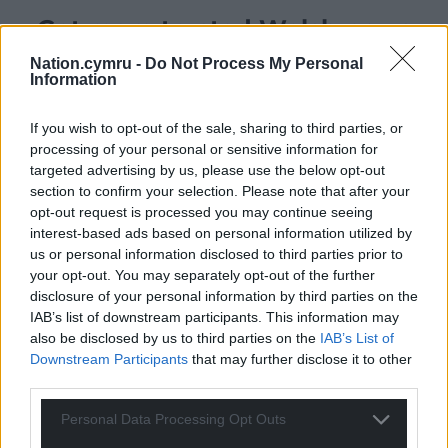
Get more trusted Welsh news
Nation.cymru -
Do Not Process My Personal
Choose Nation.Cymru as a preferred source in
Information
Google News to see more of our journalism.
If you wish to opt-out of the sale, sharing to third parties, or
processing of your personal or sensitive information for
targeted advertising by us, please use the below opt-out
section to confirm your selection. Please note that after your
opt-out request is processed you may continue seeing
interest-based ads based on personal information utilized by
us or personal information disclosed to third parties prior to
your opt-out. You may separately opt-out of the further
disclosure of your personal information by third parties on the
IAB’s list of downstream participants. This information may
Subscribe
also be disclosed by us to third parties on the
IAB’s List of
Downstream Participants
that may further disclose it to other
third parties.
Personal Data Processing Opt Outs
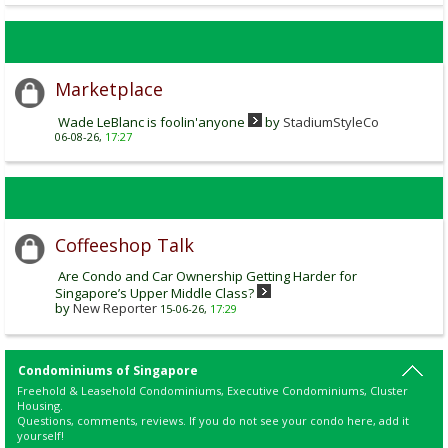
Marketplace
Wade LeBlanc is foolin'anyone
by
StadiumStyleCo
06-08-26,
17:27
Coffeeshop Talk
Are Condo and Car Ownership Getting Harder for
Singapore’s Upper Middle Class?
by
New Reporter
15-06-26,
17:29
Condominiums of Singapore
Freehold & Leasehold Condominiums, Executive Condominiums, Cluster
Housing.
Questions, comments, reviews. If you do not see your condo here, add it
yourself!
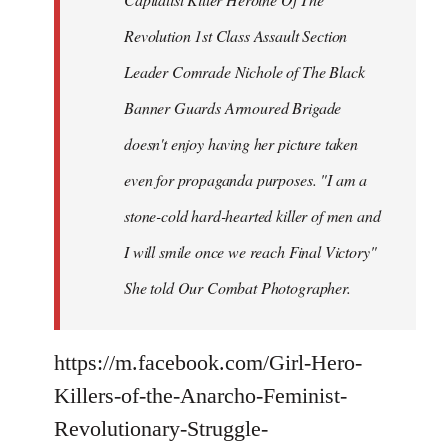
Revolution 1st Class Assault Section
Leader Comrade Nichole of The Black
Banner Guards Armoured Brigade
doesn't enjoy having her picture taken
even for propaganda purposes. "I am a
stone-cold hard-hearted killer of men and
I will smile once we reach Final Victory"
She told Our Combat Photographer.
https://m.facebook.com/Girl-Hero-
Killers-of-the-Anarcho-Feminist-
Revolutionary-Struggle-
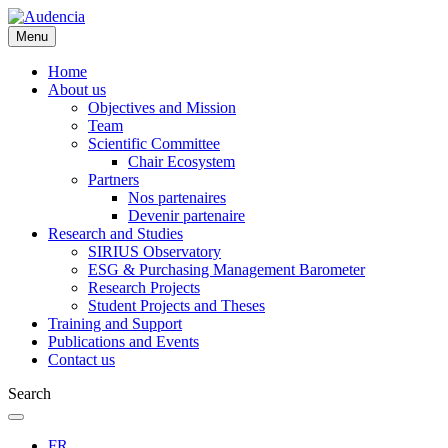
Skip
to
Menu
main
content
Home
About us
Objectives and Mission
Team
Scientific Committee
Chair Ecosystem
Partners
Nos partenaires
Devenir partenaire
Research and Studies
SIRIUS Observatory
ESG & Purchasing Management Barometer
Research Projects
Student Projects and Theses
Training and Support
Publications and Events
Contact us
Search
FR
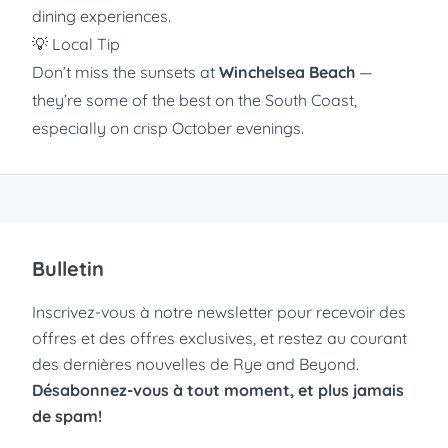
dining experiences.
💡 Local Tip
Don’t miss the sunsets at
Winchelsea Beach
—
they’re some of the best on the South Coast,
especially on crisp October evenings.
Bulletin
Inscrivez-vous à notre newsletter pour recevoir des
offres et des offres exclusives, et restez au courant
des dernières nouvelles de Rye and Beyond.
Désabonnez-vous à tout moment, et plus jamais
de spam!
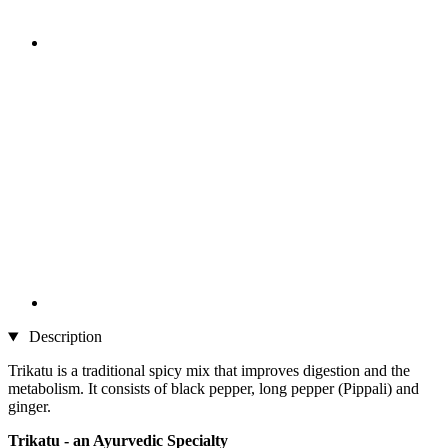
Description
Trikatu is a traditional spicy mix that improves digestion and the
metabolism. It consists of black pepper, long pepper (Pippali) and
ginger.
Trikatu - an Ayurvedic Specialty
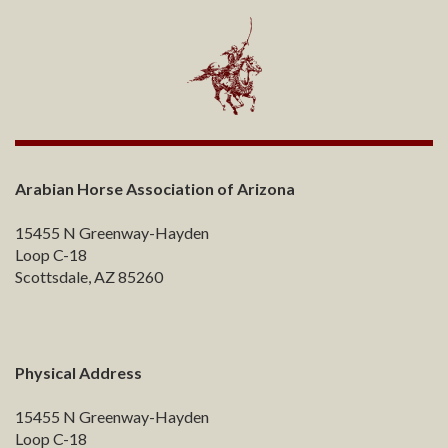
Arabian Horse Association of Arizona
15455 N Greenway-Hayden
Loop C-18
Scottsdale, AZ 85260
Physical Address
15455 N Greenway-Hayden
Loop C-18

#### What you are asked to do:
Only a number is wanted: how many lines above include "Condominiums"?

#### Output of the task:
2